The Bank of England's Monetary Policy Committee, after delivering a rate cut in August, are set to stand pat this time out. However, the Old Lady's decision on the pace of balance sheet run-off over the next year will be closely watched, especially given recent jitters at the long-end of the Gilt curve.
However, the call to stand pat is unlikely to be unanimous. A 7-2 vote in favour of holding Bank Rate steady seems most plausible, with external members Dhingra and Taylor dissenting in favour of a 25bp cut. Dhingra, owing to her typically uber-dovish stance, and Taylor owing to his initial vote for a 50bp reduction last time out, plus recent commentary indicating his preference for 'four to five' cuts this year.

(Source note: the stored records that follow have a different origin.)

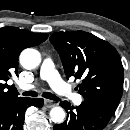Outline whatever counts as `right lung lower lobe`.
Instances as JSON below:
<instances>
[{
    "mask_svg": "<svg viewBox=\"0 0 130 130\" xmlns=\"http://www.w3.org/2000/svg\"><path fill=\"white\" fill-rule=\"evenodd\" d=\"M41 98H23L0 101V130H22L25 111L30 106L42 107Z\"/></svg>",
    "mask_w": 130,
    "mask_h": 130,
    "instance_id": "1",
    "label": "right lung lower lobe"
}]
</instances>
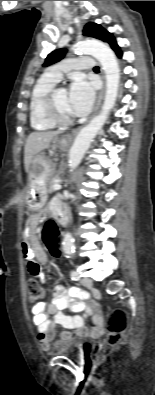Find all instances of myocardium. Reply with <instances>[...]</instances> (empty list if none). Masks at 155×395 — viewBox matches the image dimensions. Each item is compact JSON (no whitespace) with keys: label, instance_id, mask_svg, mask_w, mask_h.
<instances>
[{"label":"myocardium","instance_id":"obj_1","mask_svg":"<svg viewBox=\"0 0 155 395\" xmlns=\"http://www.w3.org/2000/svg\"><path fill=\"white\" fill-rule=\"evenodd\" d=\"M63 89L61 86H54L44 96L42 109L45 117L55 125L66 126L73 122L71 117L61 115L56 106V94Z\"/></svg>","mask_w":155,"mask_h":395}]
</instances>
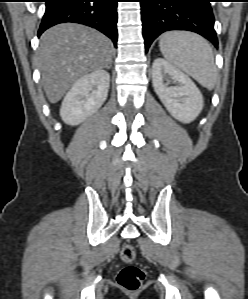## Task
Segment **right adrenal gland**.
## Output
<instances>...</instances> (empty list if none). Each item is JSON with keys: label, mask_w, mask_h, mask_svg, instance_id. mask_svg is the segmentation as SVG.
Instances as JSON below:
<instances>
[{"label": "right adrenal gland", "mask_w": 248, "mask_h": 299, "mask_svg": "<svg viewBox=\"0 0 248 299\" xmlns=\"http://www.w3.org/2000/svg\"><path fill=\"white\" fill-rule=\"evenodd\" d=\"M110 67H111V63L109 64V66L107 68L110 69Z\"/></svg>", "instance_id": "obj_1"}]
</instances>
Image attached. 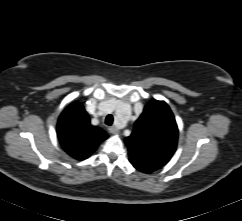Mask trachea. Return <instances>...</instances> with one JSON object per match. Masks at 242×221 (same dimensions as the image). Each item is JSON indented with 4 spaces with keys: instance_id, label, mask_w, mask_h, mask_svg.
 <instances>
[{
    "instance_id": "obj_1",
    "label": "trachea",
    "mask_w": 242,
    "mask_h": 221,
    "mask_svg": "<svg viewBox=\"0 0 242 221\" xmlns=\"http://www.w3.org/2000/svg\"><path fill=\"white\" fill-rule=\"evenodd\" d=\"M113 116L111 114L107 115L106 118H105V124L107 125H112L113 124Z\"/></svg>"
}]
</instances>
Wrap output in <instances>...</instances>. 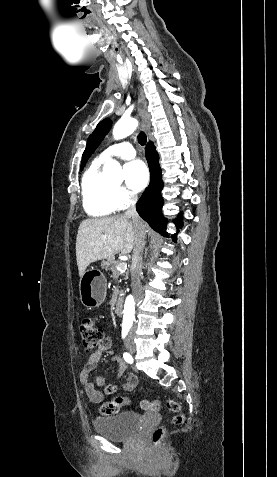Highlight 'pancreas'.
I'll list each match as a JSON object with an SVG mask.
<instances>
[{"mask_svg": "<svg viewBox=\"0 0 277 477\" xmlns=\"http://www.w3.org/2000/svg\"><path fill=\"white\" fill-rule=\"evenodd\" d=\"M121 262L119 261H116L115 260V257L112 256V257H109L105 262L102 263V267L105 269V270H110L112 271L113 273V277H118L119 275H121L120 271L117 270V266L120 264ZM125 276V279H127L128 277V274L125 273L123 274Z\"/></svg>", "mask_w": 277, "mask_h": 477, "instance_id": "pancreas-1", "label": "pancreas"}]
</instances>
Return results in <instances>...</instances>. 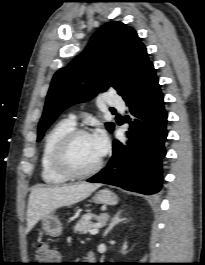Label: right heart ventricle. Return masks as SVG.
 Masks as SVG:
<instances>
[{"instance_id":"obj_1","label":"right heart ventricle","mask_w":205,"mask_h":265,"mask_svg":"<svg viewBox=\"0 0 205 265\" xmlns=\"http://www.w3.org/2000/svg\"><path fill=\"white\" fill-rule=\"evenodd\" d=\"M74 128V123L69 119H64L56 123L45 135L41 151V177L45 183L58 185L67 181L66 177L54 169L52 155L61 138Z\"/></svg>"}]
</instances>
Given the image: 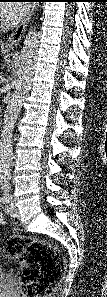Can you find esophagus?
Returning a JSON list of instances; mask_svg holds the SVG:
<instances>
[{
    "label": "esophagus",
    "mask_w": 107,
    "mask_h": 297,
    "mask_svg": "<svg viewBox=\"0 0 107 297\" xmlns=\"http://www.w3.org/2000/svg\"><path fill=\"white\" fill-rule=\"evenodd\" d=\"M35 9H36V5L32 4L31 10H30L28 16L25 18V20L16 28V30L8 38V40L6 42V47H14L20 42L22 36L24 35V33L27 29V26L30 22L31 17L34 14Z\"/></svg>",
    "instance_id": "esophagus-1"
}]
</instances>
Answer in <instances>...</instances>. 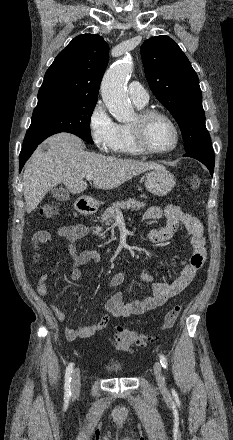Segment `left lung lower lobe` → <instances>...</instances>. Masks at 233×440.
<instances>
[{"label":"left lung lower lobe","mask_w":233,"mask_h":440,"mask_svg":"<svg viewBox=\"0 0 233 440\" xmlns=\"http://www.w3.org/2000/svg\"><path fill=\"white\" fill-rule=\"evenodd\" d=\"M184 156L199 160L209 169L211 175H213L215 156L211 146L200 148L191 152H186Z\"/></svg>","instance_id":"left-lung-lower-lobe-1"}]
</instances>
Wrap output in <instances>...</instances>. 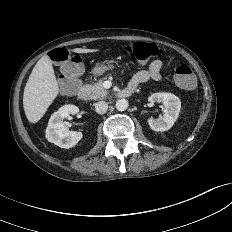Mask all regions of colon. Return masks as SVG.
Returning <instances> with one entry per match:
<instances>
[{
    "instance_id": "colon-1",
    "label": "colon",
    "mask_w": 232,
    "mask_h": 232,
    "mask_svg": "<svg viewBox=\"0 0 232 232\" xmlns=\"http://www.w3.org/2000/svg\"><path fill=\"white\" fill-rule=\"evenodd\" d=\"M123 49L140 62H146L163 52L158 45L147 42L125 45ZM49 57L52 61L61 65V90L66 93L74 91L78 85V76L81 72V60L78 57H72L70 52L63 48L52 50ZM174 81L178 87L184 90L194 89L197 83L196 76L187 65H180L175 69Z\"/></svg>"
}]
</instances>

The MPC's policy guidance is likely unchanged from last time out. The statement will probably reiterate that the MPC will take a 'gradual and careful' approach to future rate reductions, while repeating that the pace will remain 'data-dependent'.
With the rate decision relatively predictable, the main intrigue surrounds the annual balance sheet review. For three years, the MPC has been reducing Asset Purchase Facility holdings by £100bln per annum, split between passive run-off of maturing securities and active Gilt sales.
While active sales have proceeded smoothly in terms of market reception, the Bank's research shows they add up to a 25bp premium onto 10-year Gilt yields, and likely higher than that further out the curve. These sales also crystallise losses, requiring HM Treasury indemnification, while also prompting a steeper Gilt curve compared to DM peers.
Given this, and QT's tightening impact offsetting easing from Bank Rate reductions, the MPC are likely to trim the overall QT envelope. Maturing Gilts would passively reduce holdings by around £50bln over twelve months, with active sales the key question. Anything above the current £13bln seems implausible, likely leaving overall reduction around £60bln. Ending active sales would ensure market stability, though tilting sales towards shorter maturities seems more plausible.
With no new forecasts due, there's no post-meeting press conference scheduled. Governor Bailey may make media remarks echoing recent comments that rates remain on a 'downward path', but the MPC shouldn't cut too quickly or too much.
Besides balance sheet developments, September offers little fresh information on Bank Rate outlook. By retaining 'gradual and careful' guidance, the MPC maintains an easing bias and preference for predictable, quarterly cuts. The next 25bp cut remains likely at November's meeting, though September's CPI report due 22nd October may threaten this if headline inflation rises above the projected 4% peak.